Heather: Dale posted a link to Amy Welborn's recent blog, and in there she said something like: "This condescension toward converts has got to stop." (My apologies if I misquoted.)
I couldn't say it better myself.
I was raised a pretty nominal Catholic. Yeah, we went to Mass regularly on Sundays and for Christmas up through high school, but I'd never heard of holy days of obligation until somewhere in college (I think). We observed a lighter Lent (we were let off the hook on Sundays) but none of us three kids got confirmed until adulthood.
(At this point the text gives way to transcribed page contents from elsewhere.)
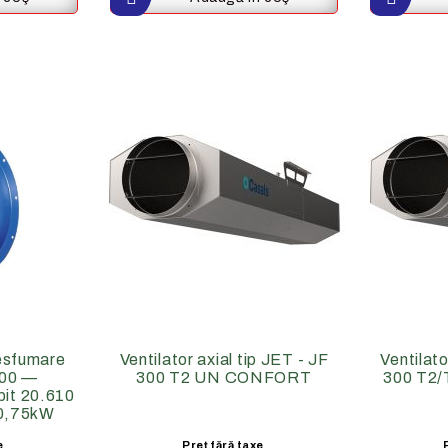
Desfumare
Ventilator axial tip JET - JF
Ventilato
300 —
300 T2 UN CONFORT
300 T2
bit 20.610
0,75kW
e
Preţ fără taxe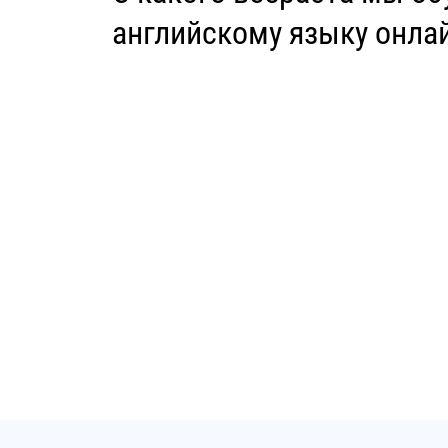
английскому языку онла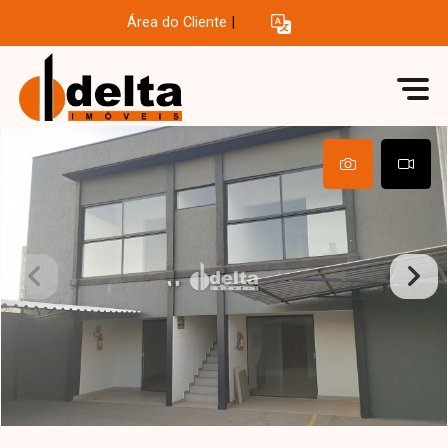
Área do Cliente
|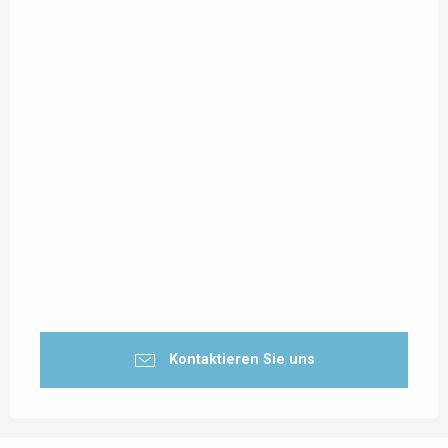
Kontaktieren Sie uns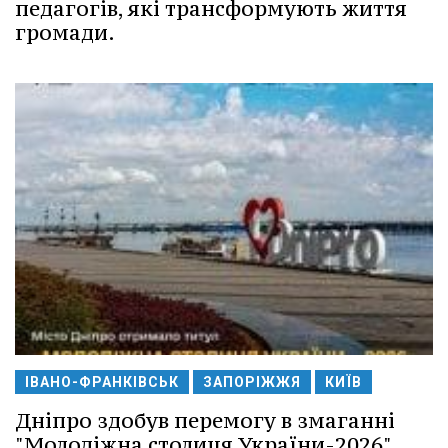
педагогів, які трансформують життя
громади.
ІВАНО-ФРАНКІВСЬК
ЗАПОРІЖЖЯ
КИЇВ
Дніпро здобув перемогу в змаганні
"Молодіжна столиця України-2026".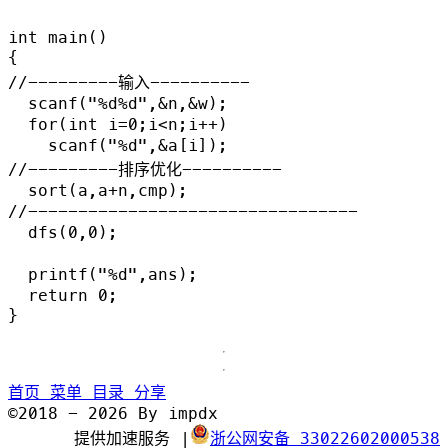
int main()

{

//---------输入----------

  scanf("%d%d",&n,&w);

  for(int i=0;i<n;i++)

    scanf("%d",&a[i]);

//---------排序优化----------

  sort(a,a+n,cmp);

//---------------------------------

  dfs(0,0);

  printf("%d",ans);

  return 0;

首页
菜单
目录
分享
©2018 - 2026 By impdx
提供加速服务
|
浙公网安备 33022602000538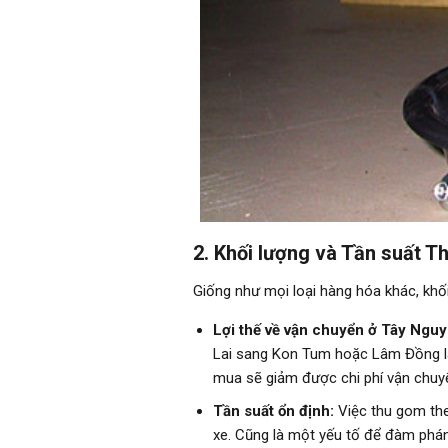
2. Khối lượng và Tần suất 
Giống như mọi loại hàng hóa khác, khối 
Lợi thế về vận chuyển ở Tây Nguy
Lai sang Kon Tum hoặc Lâm Đồng là 
mua sẽ giảm được chi phí vận chuyể
Tần suất ổn định:
Việc thu gom theo
xe. Cũng là một yếu tố để đàm phán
I guess I was the most observant of us kids as, when I was home from college, I would go to Mass with my mom the once a month minimum that she asked without a lot of gnashing teeth or whining. I never saw her or my dad ever go to confession. The closest is when my mom goes to the communal penance services during Advent and Lent, though she doesn't take advantage of the opportunity for individual reconciliation.
So I was Catholic, I guess. I would have called myself "a recovering Catholic" if you'd asked.
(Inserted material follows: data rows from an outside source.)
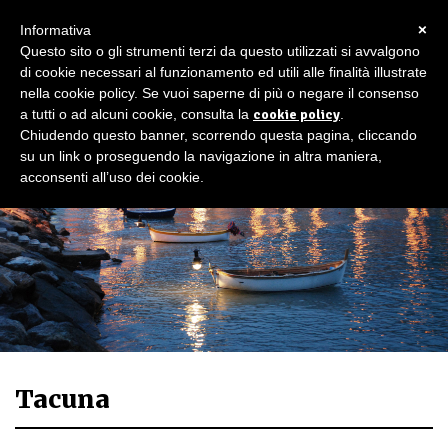
×
Informativa
Questo sito o gli strumenti terzi da questo utilizzati si avvalgono
di cookie necessari al funzionamento ed utili alle finalità illustrate
nella cookie policy. Se vuoi saperne di più o negare il consenso
a tutti o ad alcuni cookie, consulta la
cookie policy
.
Chiudendo questo banner, scorrendo questa pagina, cliccando
su un link o proseguendo la navigazione in altra maniera,
acconsenti all’uso dei cookie.
Tacuna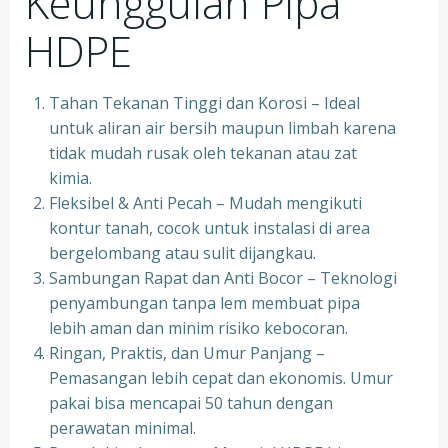
Keunggulan Pipa
HDPE
Tahan Tekanan Tinggi dan Korosi – Ideal
untuk aliran air bersih maupun limbah karena
tidak mudah rusak oleh tekanan atau zat
kimia.
Fleksibel & Anti Pecah – Mudah mengikuti
kontur tanah, cocok untuk instalasi di area
bergelombang atau sulit dijangkau.
Sambungan Rapat dan Anti Bocor – Teknologi
penyambungan tanpa lem membuat pipa
lebih aman dan minim risiko kebocoran.
Ringan, Praktis, dan Umur Panjang –
Pemasangan lebih cepat dan ekonomis. Umur
pakai bisa mencapai 50 tahun dengan
perawatan minimal.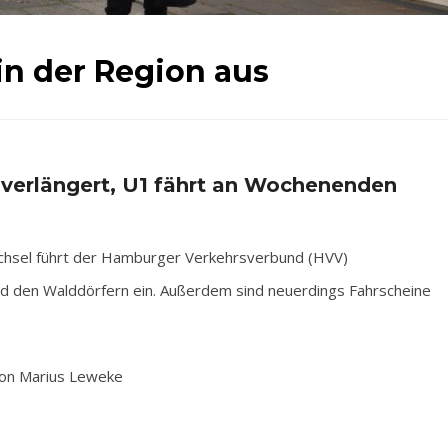
in der Region aus
 verlängert, U1 fährt an Wochenenden
el führt der Hamburger Verkehrsverbund (HVV)
und den Walddörfern ein. Außerdem sind neuerdings Fahrscheine
on Marius Leweke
Somewhere along the way, though, it started to matter. Dale and I had been dating about six months and I was talking about him with a friend's mom. Mind you, she's not Catholic but is a very devout Christian (evangelical, I think). She had some words of wisdom for me: "Heather, have you talked about religion with him? I know your faith means a lot to you." Actually, I hadn't realized it did until that moment. You can take the girl out of the Church, but you can't take the Church out of the girl.
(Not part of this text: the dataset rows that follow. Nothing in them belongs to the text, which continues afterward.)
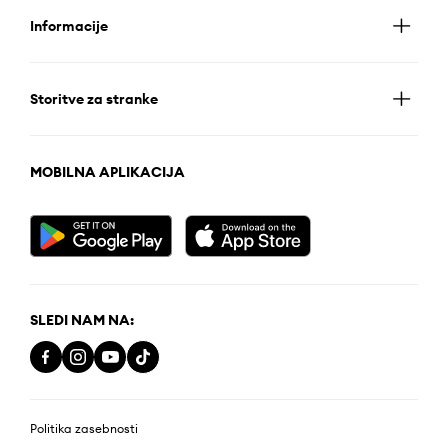
Informacije
Storitve za stranke
MOBILNA APLIKACIJA
SLEDI NAM NA:
Politika zasebnosti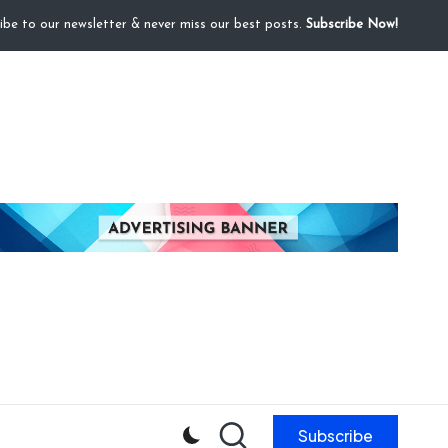
ibe to our newsletter & never miss our best posts.
Subscribe Now!
Subscribe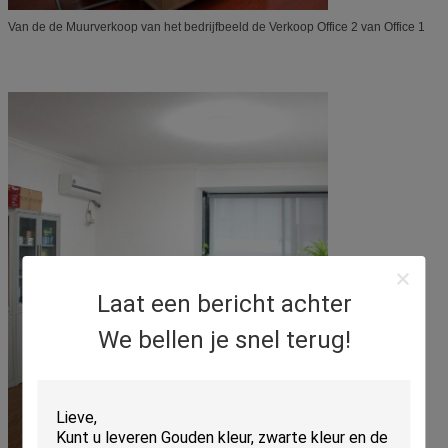
Van
de de
Muurverkoop van
het
bedrijfbeeld de Verkoop Office 2 van Office 1
Laat een bericht achter
We bellen je snel terug!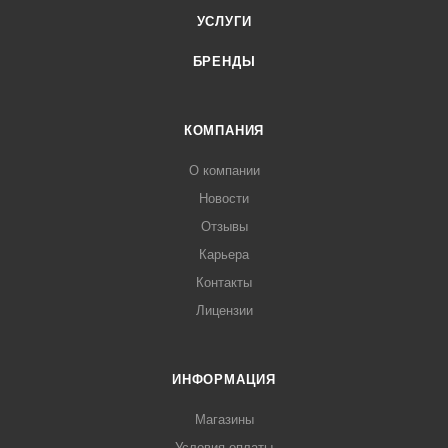
УСЛУГИ
БРЕНДЫ
КОМПАНИЯ
О компании
Новости
Отзывы
Карьера
Контакты
Лицензии
ИНФОРМАЦИЯ
Магазины
Условия оплаты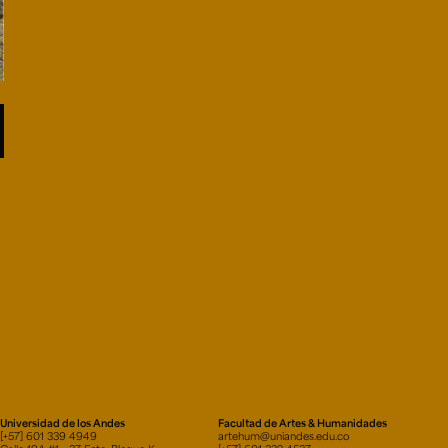
Universidad de los Andes
Facultad de Artes & Humanidades
[+57] 601 339 4949
artehum@uniandes.edu.co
I asked Dale about religion and we agreed that it was important for a family and children. We agreed that both parents should be the same faith to avoid confusion for the kids. My next question, a little nervously, was, "Would you be willing to be Catholic?" (He was raised more loosely Methodist than I was Catholic.) His reply? "I can think of worse things," in such a tone that he'd be willing to investigate it.
Investigate it he has and continues to do. Yes, I'm the cradle Catholic but he's the one I go to with questions. He has no less than 8 two-inch binders of information he's printed up from the Catholic Encyclopedia, Catholic Answers, and other sources in answer to his questions. He has accumulated at least 7 shelves of books to explain things he wondered. He goes to confession every other week or he does not take Communion in Mass. He can tell me what was decided at the Councils of Trent, Nicaea, et cetera and when those occurred. He is a paragon of Catholic example and here's the stunning part for Father McCloskey: he's the convert! Not I!
HE has motivated ME to investigate beyond "We just do it that way because we always have;" my 1970's formation classes of crayons and glitter; my former indifference to the music and sacrament and liturgy; my crumbled distrust of the Catholic "patriarchy." HIS knowledge, curiosity and respect have taught me so much!
It hurts me sometimes when I think about his offhand mention that sometimes he feels shortchanged. We've both heard of the days of "smells and bells," lots of drama and awe, whispered rosaries and covered heads. Now we come to Mass with teenagers in spaghetti straps and jeans, chewing gum with their hands in their pockets. We see 9- and 10-year-old kids standing on the pews, leaning on grandparents who read the bulletin during the homily. We see the (maybe?) ten people coming for confession every week and the sparsely populated Holy Day masses.
Still he comes. I come as much out of habit; he comes out of love. That's why the converts are so vocal, Fr. McCloskey. THEY are not coming out of habit but out of love.